[Data for review]

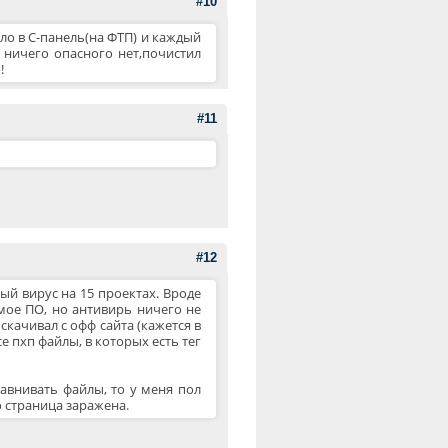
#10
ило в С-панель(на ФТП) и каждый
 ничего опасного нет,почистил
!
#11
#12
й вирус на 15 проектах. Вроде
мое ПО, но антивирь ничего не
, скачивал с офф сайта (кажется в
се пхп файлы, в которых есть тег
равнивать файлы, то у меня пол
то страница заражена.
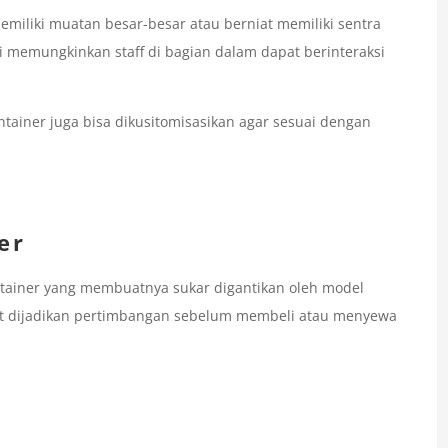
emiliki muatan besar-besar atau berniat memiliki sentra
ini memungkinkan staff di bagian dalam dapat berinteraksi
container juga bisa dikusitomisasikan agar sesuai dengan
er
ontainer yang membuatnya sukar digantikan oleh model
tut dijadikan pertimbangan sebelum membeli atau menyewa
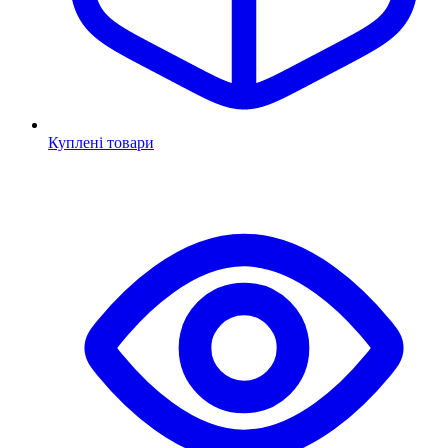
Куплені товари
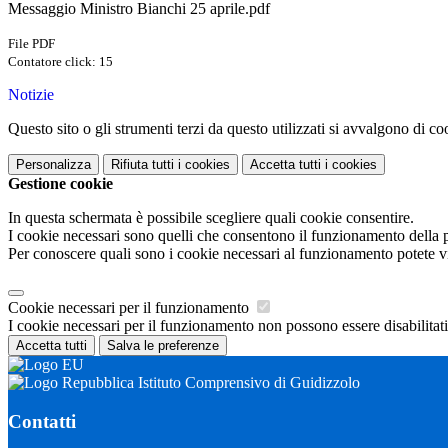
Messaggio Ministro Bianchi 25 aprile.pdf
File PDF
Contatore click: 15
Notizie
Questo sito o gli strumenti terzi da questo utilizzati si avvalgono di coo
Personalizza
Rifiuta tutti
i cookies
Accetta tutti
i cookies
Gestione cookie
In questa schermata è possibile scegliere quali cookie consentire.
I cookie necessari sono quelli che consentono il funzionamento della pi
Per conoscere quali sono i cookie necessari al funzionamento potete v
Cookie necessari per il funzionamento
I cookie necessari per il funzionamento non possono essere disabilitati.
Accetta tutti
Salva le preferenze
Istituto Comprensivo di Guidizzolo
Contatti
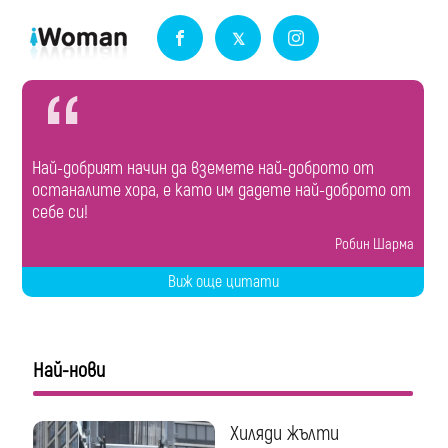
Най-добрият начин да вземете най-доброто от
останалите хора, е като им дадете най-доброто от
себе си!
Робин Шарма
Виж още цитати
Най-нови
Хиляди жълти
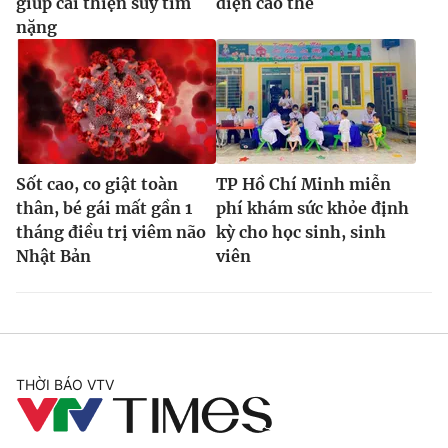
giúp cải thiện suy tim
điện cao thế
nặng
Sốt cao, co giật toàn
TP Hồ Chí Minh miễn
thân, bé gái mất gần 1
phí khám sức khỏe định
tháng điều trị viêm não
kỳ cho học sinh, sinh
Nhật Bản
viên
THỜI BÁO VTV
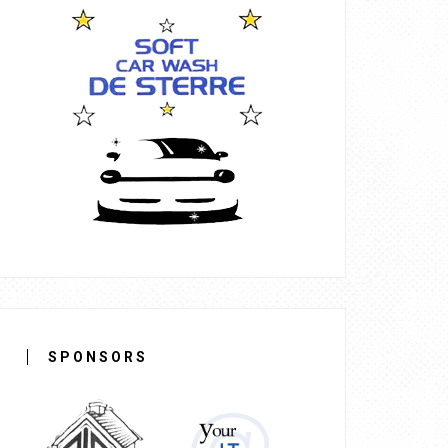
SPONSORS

[/Data for review]

■ Work order: Check every line of the entries above, and copy those that carry the string "quali".

■ Written solution:
In questa schermata è possibile scegliere quali cookie consentire.
Per conoscere quali sono i cookie necessari al funzionamento potete v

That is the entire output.